Bisogna imparare a conoscere le correnti, le fasi lunari e cercare di capire dove va il vento. Lo so non è facile, sono capacità che si acquistano nel tempo, e nessuno, neanche il più bravo dei pescatori potrà mai affermare di aver capito tutto fino in fondo e di conoscere i mille dettagli che gli oceani riservano. Perfino il più grande dei navigatori potrebbe trovarsi in difficoltà con il mare grosso, ma l'importante è destreggiare la situazione, uscirne vivi e soprattutto a testa alta. Alle volte si rimane sempre intorno allo stesso scoglio per paura che, allontanandosi non si sa a cosa si va incontro, oppure semplicemente per timore che una corrente troppo forte possa attrarti in un vortice dal quale difficilmente riuscirai ad uscire, se non affogando ci dentro, completamente.
Ma alla fine bisogna avere il coraggio di osare, di andare dove si formano le onde più alte. Magari in quelle acque esistono mervigliose gorgonie, anemoni e coralli dalle sfumature bellissime che stanno li da anni e non aspettano altro che essere ammirati e apprezzati da qualcuno. Imparare a pescare significa avere pazienza, saper riconoscere e aspettare la preda giusta. Senza fretta. Qualche volta capita di sbagliare e di prendere il pesce piccolo o quello non tanto buono da mangiare, ma con il tempo questa capacità si affina e soprattutto la conoscenza delle correnti e la pazienza porteranno ad ottenere i migliori risultati. Occorre navigare, in lungo e in largo, si affronteranno tempeste ma ci saranno anche momenti in cui il mare sarà calmo come una tavola permettendo di stare tranquilli e prendere il sole. La forza del mare non va mai sottovalutata, è li che ti aspetta pronto ad inghiottirti, oppure a regalarti qualcosa di magnifico ed inaspettato facendoti ritornare in porto più uomo e completo di prima. La potenza della natura è indomabile, bisogna solo imparare a conoscerla perchè di certo non puoi cambiarla.
giovedì, 28 agosto 2008

Il mare e il suo fascino

Non ne ho mai parlato sul blog finora, perchè l'ispirazione mi portava ad altro, ma vorrei un attimo spendere due parole su un altra mia grande passione, il mare. Ebbene si, dopo la musica e le chitarra la cosa che più in assoluto mi ha emozionato è il mondo sommerso, passione venuta fuori negli anni a partire da quella per la pesca. Pensate che per anni dopo aver studiato l'informatica riflettevo se non sarebbe stato invece il caso di scegliere biologia marina, ma chissà, forse non è mai troppo tardi.
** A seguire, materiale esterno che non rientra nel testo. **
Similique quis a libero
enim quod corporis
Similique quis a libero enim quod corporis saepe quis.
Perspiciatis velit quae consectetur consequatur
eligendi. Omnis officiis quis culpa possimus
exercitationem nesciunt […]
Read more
Un post letto stamattina sul blog di giunelblu mi ha portato a scrivere questo, visto che nei nostri cuori, anche di chi il mare lo vive solo come momento di svago in spiaggia per l'abbounzatura ci sono ancora i residui delle vacanze, e per i più fortunati magari non sono ancora finite.

Il mare è meraviglioso, sott'acqua si godono spettacoli inimmaginabili e regna un silenzio assoluto, a parte in agosto quando il ronzio dei motoscafi e percepibile a distanze notevoli. Tuttavia come recita un vecchio proverbio marinaresco "per mare non ci sono taverne", intendendo con questo che trovandosi in difficoltà per mare non ci si può rifugiare da nessuna parte. Questo è vero per imarinai che navigano l'immensità dell'oceano, ma è altrettanto vero anche per chi si avventura in pochi metri di acqua.
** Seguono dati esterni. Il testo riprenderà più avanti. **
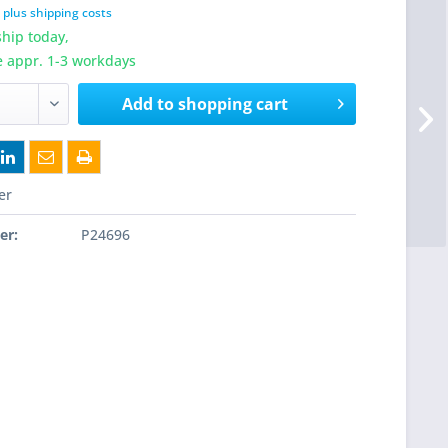
T
plus shipping costs
hip today,
e appr. 1-3 workdays
Add to
shopping cart
er
er:
P24696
Bisogna avere un grande rispetto per il mare e non solo ecologicamente parlando, ma anche come entità indomabile e più grande di noi. Più in generale per tutta la natura se vogliamo. Conoscere i propri limiti non è una debolezza ne tantomeno una vigliaccheria, ma è una consapevolezza necessaria per se stessi e per l'ambiente circostante. Le storie di subacquei che hanno lasciato la loro anima in fondo al mare non si contano, perfino ai più esperti possono capitare degli inconvenienti.
Personalmente sono ben coscientee dei miei limiti, di apneista e di subacqueo, a tal punto che ormai le mie (per altro rare) immersioni si limitano fondamentalmente ad un giro in mare per rigenerarmi, per provare quella magnifica sensazione di sospensione e leggerezza che solo l'acqua ti sa dare. Non mi interessa forzare la discesa alla caccia dell'ultimo improbabile pesce nascosto chissà dove. Piuttosto preferisco tornare a casa con il carniere vuoto ma con la sensazione di rigenerazione fisica che l'acqua salata ti lascia addosso e quella di aver visto riflesso nel blu trasparente filtrato dai raggi solari, scene sommerse di rara bellezza che solo in quel momento e in quel posto potevo gustare.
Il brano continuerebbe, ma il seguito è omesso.